Passage of Biden’s new infrastructure plan, which includes generous federal support for climate priorities like electric vehicles, renewable projects and energy efficiency upgrades, could play a key role in helping the country meet its new climate pledge. But it remains unclear whether Congress will adopt the infrastructure proposal in its current form or scale it back.
For months, Biden has faced growing pressure to demonstrate that the United States not only is returning to the Paris agreement, but that it intends to back up its words with robust action.
Environmental activists, Democratic lawmakers, foreign leaders and hundreds of private companies, including Apple and Walmart, have implored the White House to make the boldest climate pledge possible. Advocacy groups and academics have published detailed analyses, demonstrating ways they say the nation could cut at least half its emissions by the end of the decade.
To craft the new pledge in the administration’s first 100 days, White House officials scrambled staffers at agencies across the government to look for funding, programs and policies that could help curb emissions in the years ahead. Agency by agency, sector by sector, federal officials tallied up the math in an effort to make Biden’s pledge credible.
Still, to reach the 50 percent target, the administration will have to make some difficult-to-guarantee assumptions about the future. For instance, that new regulations aimed at curbing emissions won’t be reversed by a future administration or the courts — even though Trump furiously dismantled key Obama-era climate policies.
While allies are likely to embrace Biden’s push to aggressively cut emissions, some Republicans have insisted that the far-reaching changes needed to cut greenhouse gas pollution so fast could harm an already struggling economy, particularly in communities that still depend on the fossil fuel industry.
Sen. Shelley Moore Capito (W.Va.), the ranking Republican on the Senate Environment and Public Works Committee, has argued that Biden’s aggressive climate actions could kill thousands of jobs in her state. On the Senate floor last month, she called the notion that new policies could quickly replace lost jobs in coal and other fossil fuels with ones in renewable energy “a fantasy world that does not exist.”
Even as the White House manages that political balancing act at home, Biden’s new pledge is meant to serve as a tool to cajole other major economies that have yet to detail their updated plans.

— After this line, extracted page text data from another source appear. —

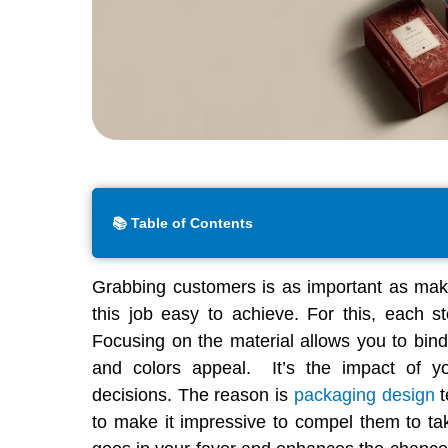
📚 Table of Contents
Grabbing customers is as important as mak
this job easy to achieve. For this, each st
Focusing on the material allows you to bind
and colors appeal. It’s the impact of y
decisions. The reason is
packaging design
t
to make it impressive to compel them to ta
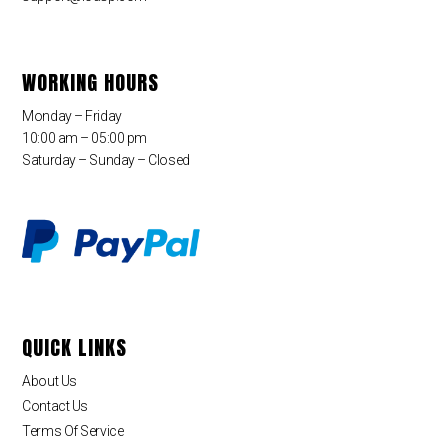
WORKING HOURS
Monday – Friday
10:00 am – 05:00 pm
Saturday – Sunday – Closed
QUICK LINKS
About Us
Contact Us
Terms Of Service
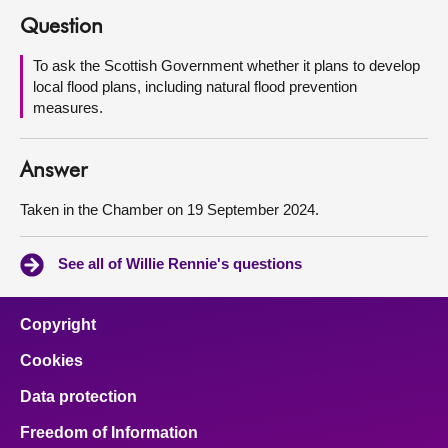
Question
About
To ask the Scottish Government whether it plans to develop
local flood plans, including natural flood prevention
Contact us
measures.
Answer
Taken in the Chamber on 19 September 2024.
See all of Willie Rennie's questions
Copyright
Cookies
Data protection
Freedom of Information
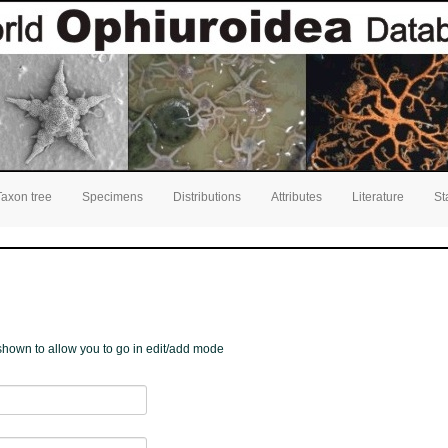
Taxon tree
Specimens
Distributions
Attributes
Literature
St
e shown to allow you to go in edit/add mode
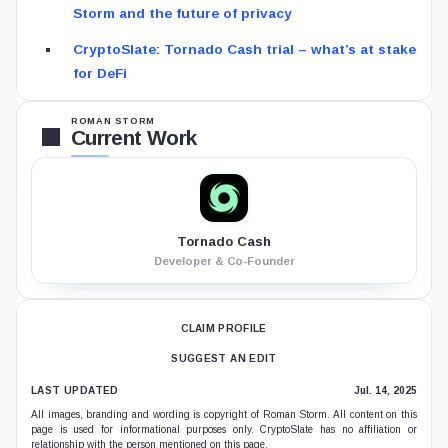
Storm and the future of privacy
CryptoSlate: Tornado Cash trial – what’s at stake
for DeFi
ROMAN STORM
Current Work
Tornado Cash
Developer & Co-Founder
CLAIM PROFILE
SUGGEST AN EDIT
LAST UPDATED
Jul. 14, 2025
All images, branding and wording is copyright of Roman Storm. All content on this
page is used for informational purposes only. CryptoSlate has no affiliation or
relationship with the person mentioned on this page.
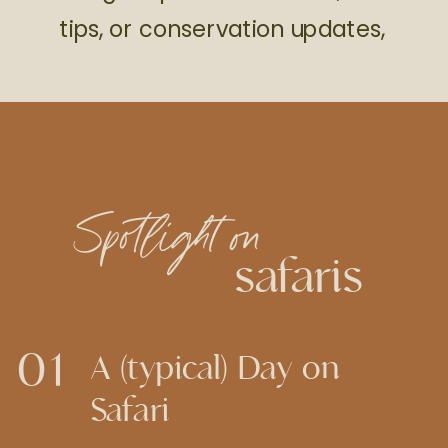
tips, or conservation updates,
Spotlight on
safaris
01
A (typical) Day on
Safari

While the United States remains the world’s second-largest emitter, roughly 85 percent of global emissions now come from other countries.
Persuading other key nations to bolster the promises they made in Paris remains critical if the world is to meet its collective goal of slowing the Earth’s warming. The targets set by countries such as China, India, Russia and Brazil could dramatically affect whether the world can reach the goals set almost six years ago.
Few experts are expecting major new commitments from other countries at this week’s White House summit. But if the willingness of the United States and its European allies to go big eventually helps nudge them in the same direction over the coming months, the gathering will have served an important purpose.
“The international community will have the opportunity to see that Biden is good for his word,” said Rachel Kyte, dean of the Fletcher School of Law and Diplomacy at Tufts University. “A lot of diplomacy is about momentum and building momentum.”